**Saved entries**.

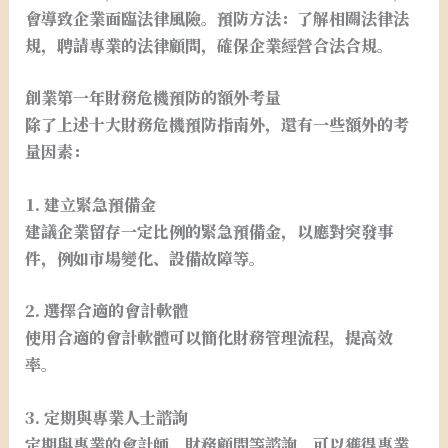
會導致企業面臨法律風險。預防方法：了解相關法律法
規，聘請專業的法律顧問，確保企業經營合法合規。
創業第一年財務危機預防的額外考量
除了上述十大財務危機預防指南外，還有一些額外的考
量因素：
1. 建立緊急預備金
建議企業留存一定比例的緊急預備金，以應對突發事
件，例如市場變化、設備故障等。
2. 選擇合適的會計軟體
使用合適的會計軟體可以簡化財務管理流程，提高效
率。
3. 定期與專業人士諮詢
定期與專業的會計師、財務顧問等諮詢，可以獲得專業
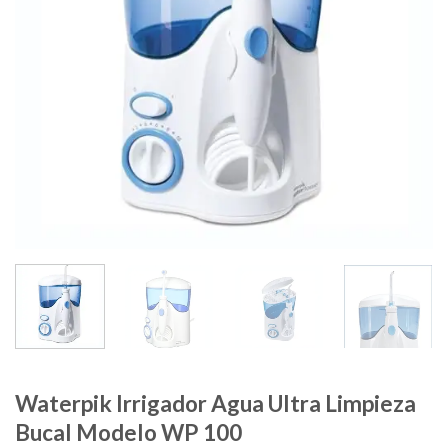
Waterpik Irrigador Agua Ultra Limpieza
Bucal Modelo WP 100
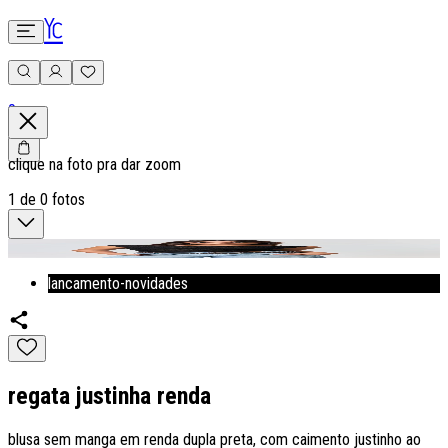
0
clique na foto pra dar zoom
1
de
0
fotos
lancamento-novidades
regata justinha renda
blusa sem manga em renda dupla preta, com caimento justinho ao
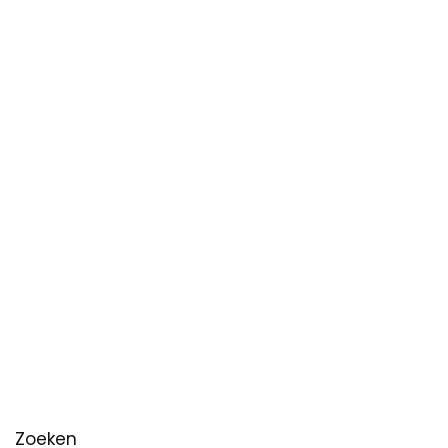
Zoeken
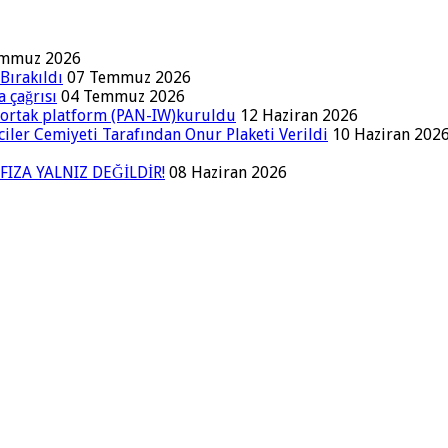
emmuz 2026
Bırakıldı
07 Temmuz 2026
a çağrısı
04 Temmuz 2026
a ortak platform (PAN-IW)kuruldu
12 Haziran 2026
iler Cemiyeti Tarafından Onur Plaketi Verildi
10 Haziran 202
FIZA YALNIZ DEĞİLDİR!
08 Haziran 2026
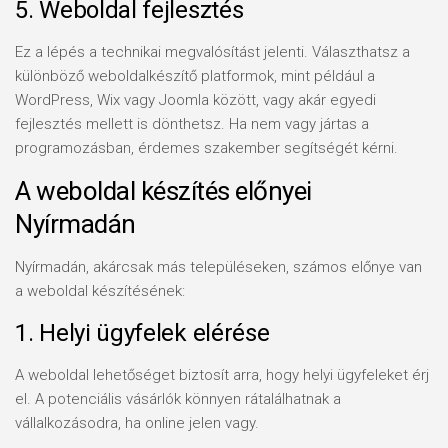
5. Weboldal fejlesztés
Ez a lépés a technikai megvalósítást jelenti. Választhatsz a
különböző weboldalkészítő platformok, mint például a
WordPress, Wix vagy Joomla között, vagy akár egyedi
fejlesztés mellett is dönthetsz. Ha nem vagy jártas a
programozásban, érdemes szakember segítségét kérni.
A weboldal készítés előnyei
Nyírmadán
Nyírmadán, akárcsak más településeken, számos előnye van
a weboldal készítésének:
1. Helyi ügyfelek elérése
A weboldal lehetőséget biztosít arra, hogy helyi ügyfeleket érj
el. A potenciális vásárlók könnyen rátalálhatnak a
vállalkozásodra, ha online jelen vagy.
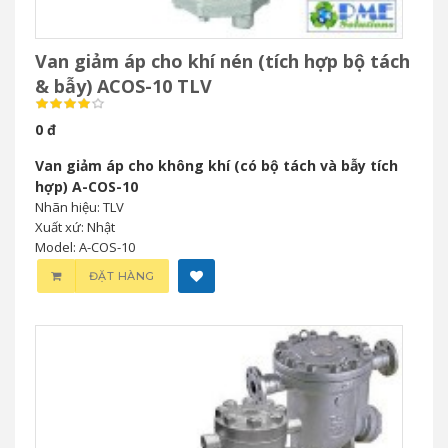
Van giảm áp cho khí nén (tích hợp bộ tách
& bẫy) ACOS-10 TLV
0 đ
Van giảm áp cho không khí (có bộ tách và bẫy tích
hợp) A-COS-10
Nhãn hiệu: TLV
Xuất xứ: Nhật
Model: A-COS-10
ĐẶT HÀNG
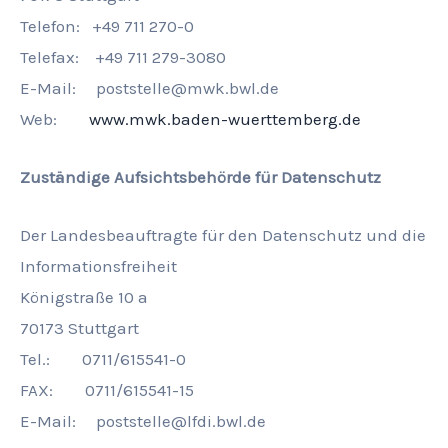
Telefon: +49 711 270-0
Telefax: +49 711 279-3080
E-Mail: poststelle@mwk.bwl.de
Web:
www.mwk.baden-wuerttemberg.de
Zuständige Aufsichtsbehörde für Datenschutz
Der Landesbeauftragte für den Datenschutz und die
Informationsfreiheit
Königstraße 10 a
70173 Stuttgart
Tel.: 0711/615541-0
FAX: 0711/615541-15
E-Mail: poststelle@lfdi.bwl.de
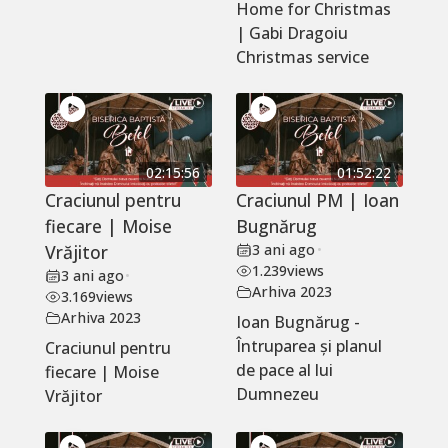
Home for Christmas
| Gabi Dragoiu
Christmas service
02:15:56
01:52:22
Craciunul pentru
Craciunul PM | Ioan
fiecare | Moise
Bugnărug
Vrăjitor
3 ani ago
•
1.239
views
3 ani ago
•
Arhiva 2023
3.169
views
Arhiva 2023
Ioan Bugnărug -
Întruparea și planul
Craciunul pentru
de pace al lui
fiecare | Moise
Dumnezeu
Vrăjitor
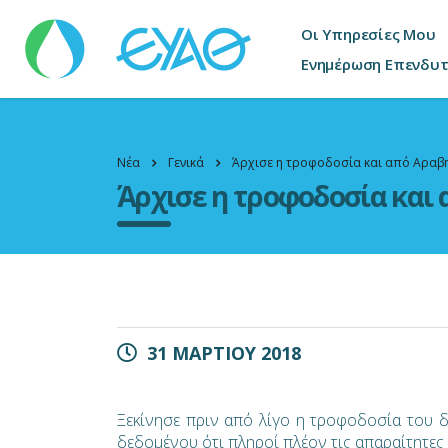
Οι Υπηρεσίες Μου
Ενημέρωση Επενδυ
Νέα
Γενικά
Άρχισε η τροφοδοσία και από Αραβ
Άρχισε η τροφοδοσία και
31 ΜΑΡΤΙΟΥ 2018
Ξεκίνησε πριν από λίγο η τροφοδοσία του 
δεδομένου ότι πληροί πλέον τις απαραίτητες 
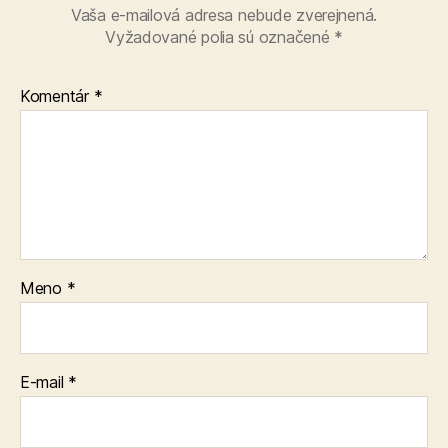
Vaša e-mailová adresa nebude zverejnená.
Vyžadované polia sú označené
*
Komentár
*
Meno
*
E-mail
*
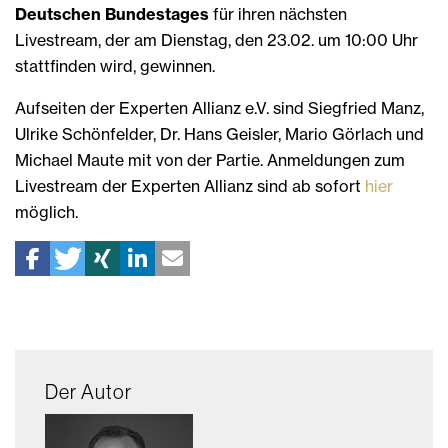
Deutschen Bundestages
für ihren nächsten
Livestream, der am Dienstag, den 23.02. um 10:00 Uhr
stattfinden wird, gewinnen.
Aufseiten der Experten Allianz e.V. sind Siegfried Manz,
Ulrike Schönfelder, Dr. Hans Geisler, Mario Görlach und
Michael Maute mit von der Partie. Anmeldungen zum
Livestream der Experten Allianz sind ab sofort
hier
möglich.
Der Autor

**Exercise directions**. Please set down only the lines from the first line of the records above through the line that has "fejlesztés mellett is", exactly, and not the pictures.

**Result**.
會導致企業面臨法律風險。預防方法：了解相關法律法
規，聘請專業的法律顧問，確保企業經營合法合規。
創業第一年財務危機預防的額外考量
除了上述十大財務危機預防指南外，還有一些額外的考
量因素：
1. 建立緊急預備金
建議企業留存一定比例的緊急預備金，以應對突發事
件，例如市場變化、設備故障等。
2. 選擇合適的會計軟體
使用合適的會計軟體可以簡化財務管理流程，提高效
率。
3. 定期與專業人士諮詢
定期與專業的會計師、財務顧問等諮詢，可以獲得專業
Waterpik Irrigador Agua Ultra Limpieza
Bucal Modelo WP 100
0
clique na foto pra dar zoom
1
de
0
fotos
lancamento-novidades
regata justinha renda
blusa sem manga em renda dupla preta, com caimento justinho ao
Zoeken
emmuz 2026
Bırakıldı
07 Temmuz 2026
a çağrısı
04 Temmuz 2026
a ortak platform (PAN-IW)kuruldu
12 Haziran 2026
iler Cemiyeti Tarafından Onur Plaketi Verildi
10 Haziran 202
FIZA YALNIZ DEĞİLDİR!
08 Haziran 2026
5. Weboldal fejlesztés
Ez a lépés a technikai megvalósítást jelenti. Választhatsz a
különböző weboldalkészítő platformok, mint például a
WordPress, Wix vagy Joomla között, vagy akár egyedi
fejlesztés mellett is dönthetsz. Ha nem vagy jártas a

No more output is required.